Given data
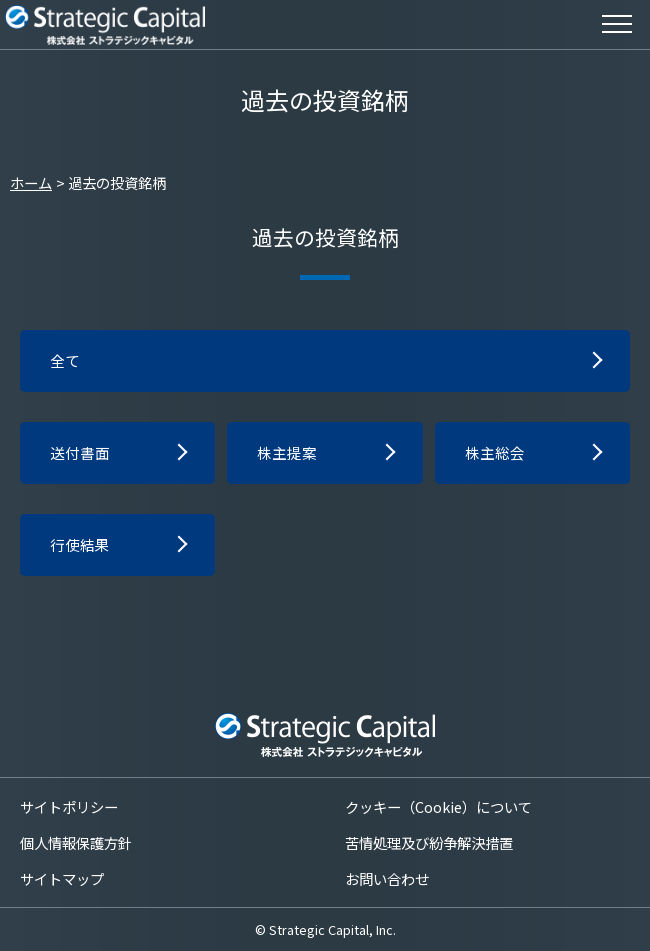 Image resolution: width=650 pixels, height=951 pixels. I want to click on 苦情処理及び紛争解決措置, so click(429, 841).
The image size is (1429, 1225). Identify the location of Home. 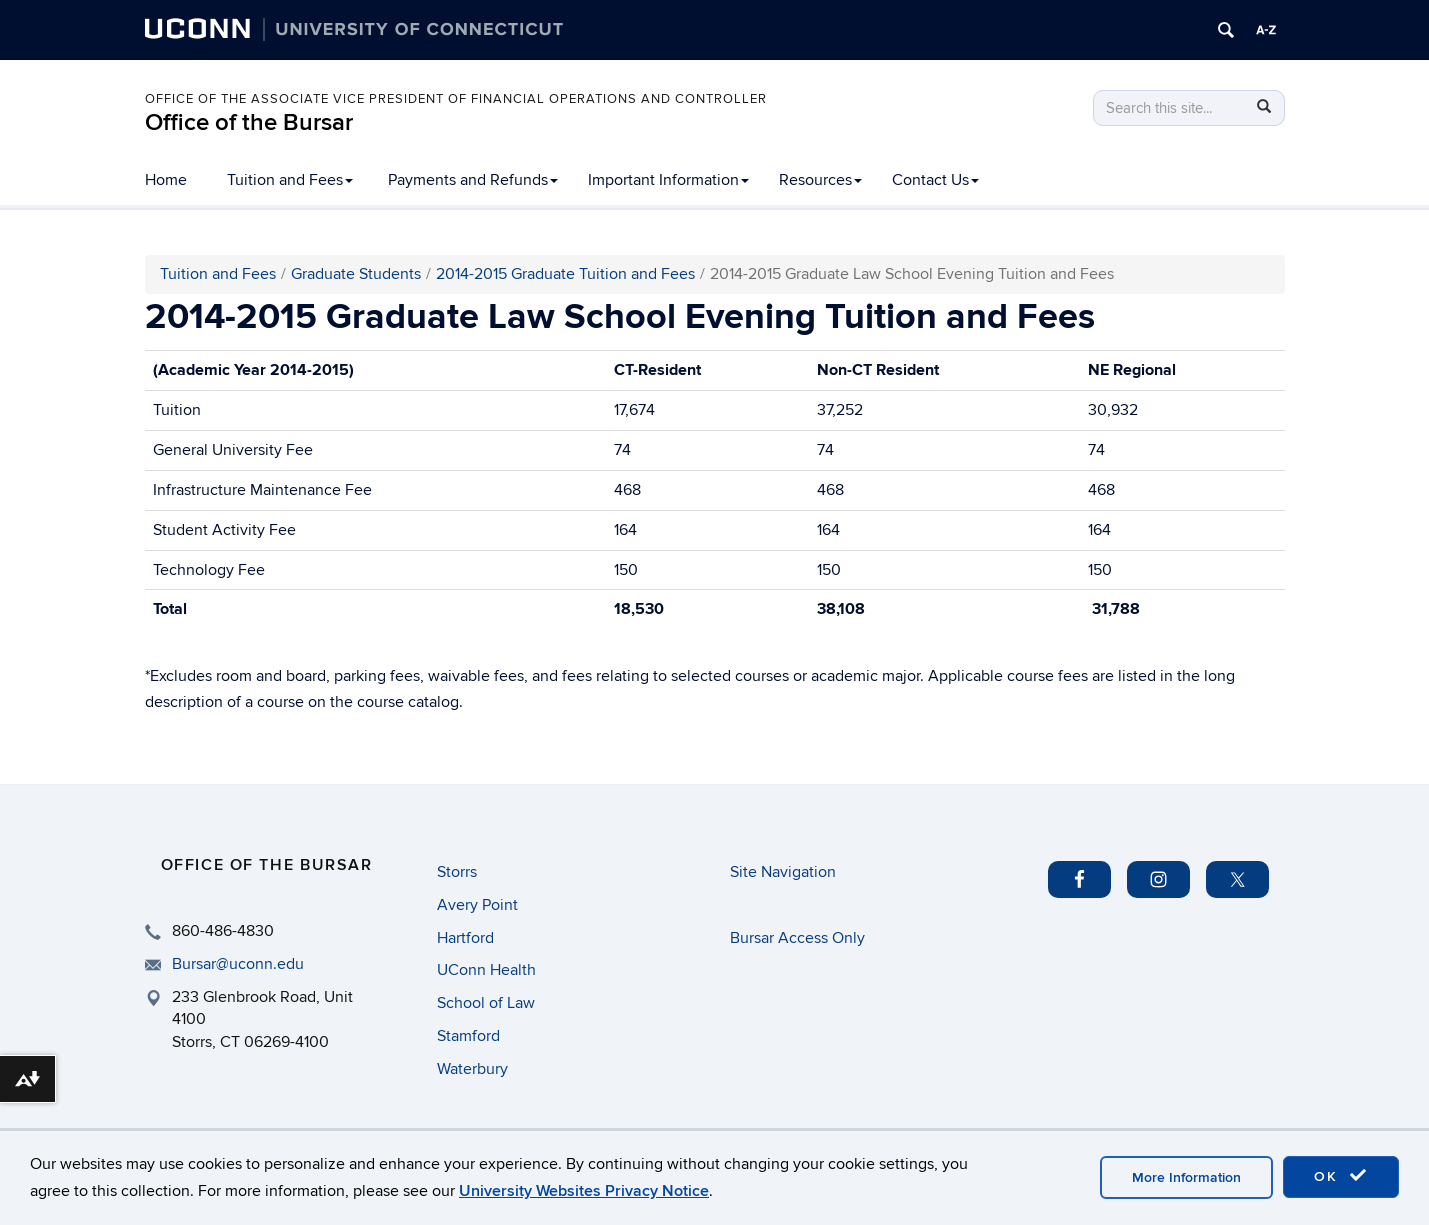
(166, 180).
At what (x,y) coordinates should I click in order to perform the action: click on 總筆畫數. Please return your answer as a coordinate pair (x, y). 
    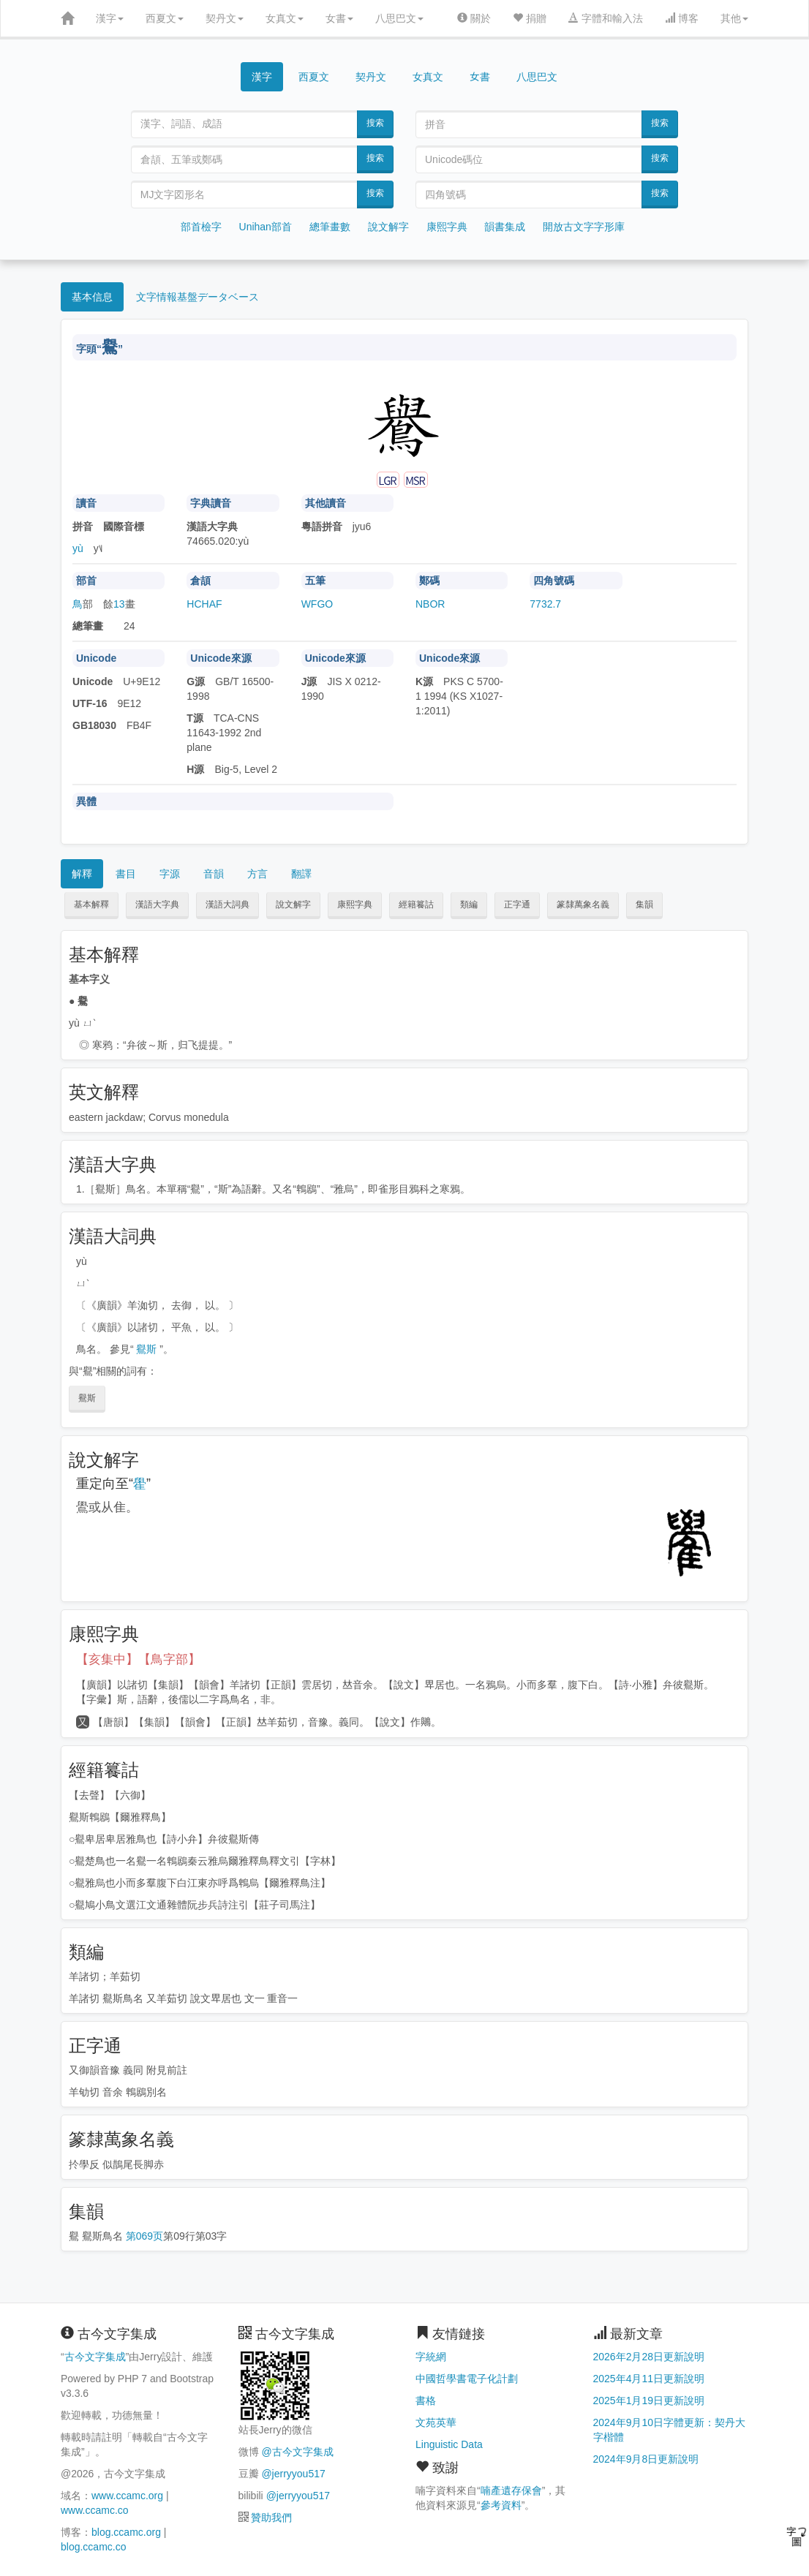
    Looking at the image, I should click on (329, 227).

Task objective
Lines from the one holding "The image size" to the end of the data, both ends included, are to be given again exactly; no pictures belong in the copy.

Solution
The image size is (1429, 1225). Identify the location of Home. 
(166, 180).
At what (x,y) coordinates should I click in order to perform the action: click on 總筆畫數. Please return your answer as a coordinate pair (x, y). 
    Looking at the image, I should click on (329, 227).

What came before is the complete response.